A: I don’t think bone density tests such as T-score are not very reliable. Bone density test results may vary depending on the machine type and the difference in directions and angles. To compare previous data, the patient has to provide the same posture and angle as much as possible. However, as health insurance covers a bone density test, I have my patients take it once a year.

The marker I trust the most is patients’ patient reduction. Secondly, I think the bone marker test is important. Among bone markers, P1NP (serum procollagen type 1 N-terminal propeptide) is a good marker recognized worldwide. Other bone markers include alkali phosphatase (ALP) and osteocalcin.

Q: Do you experience any difficulties in using Grade 1 or 2 injections for severe osteoporosis patients?

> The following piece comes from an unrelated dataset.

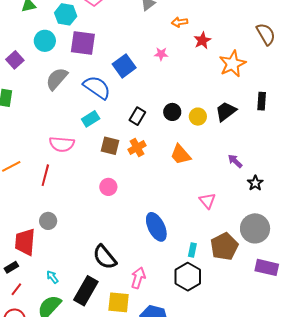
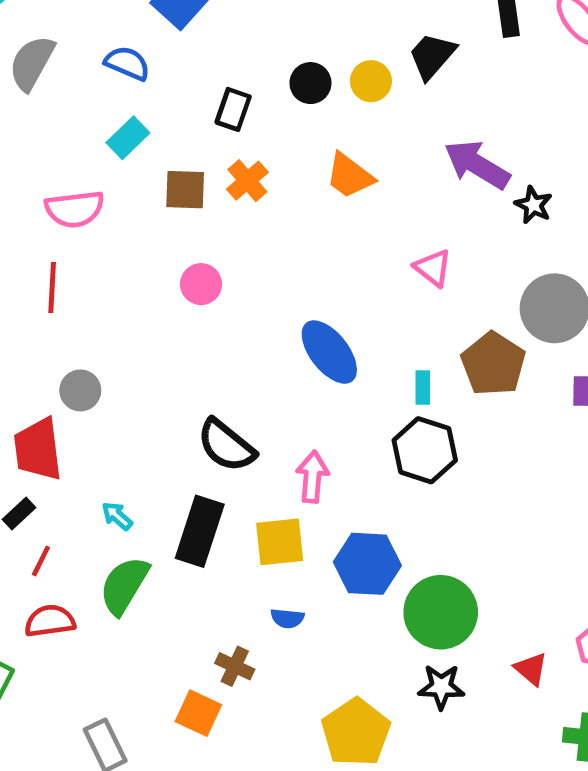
blue semicircle: (97, 87) -> (127, 63), size x0.7
purple arrow: (235, 161) -> (477, 165), size x1.8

A: Denosumab, which is used once every six months, is widely covered by the insurance. So, I can use it as a reimbursable drug for non-severe osteoporosis patients. However, teriparatide among bone formation stimulators can only be used in patients with severe osteoporosis. This drug is reimbursable only for patients with two or more fractures. I have been using teriparatide for around 15 years, and I am totally satisfied with this drug. I am confident that if a patient uses teriparatide as the first treatment for some time and switch to another drug, there will be a good treatment effect.

In terms of price, teriparatide’s price has come down to a reasonable level. It costs a little over 200,000 won ($181) to use it for a month, and I don’t think the drug price is high. As a biosimilar of teriparatide has been released in the market, and the original drug's cost has gone down, I think the government could allow a widened scope of the reimbursement.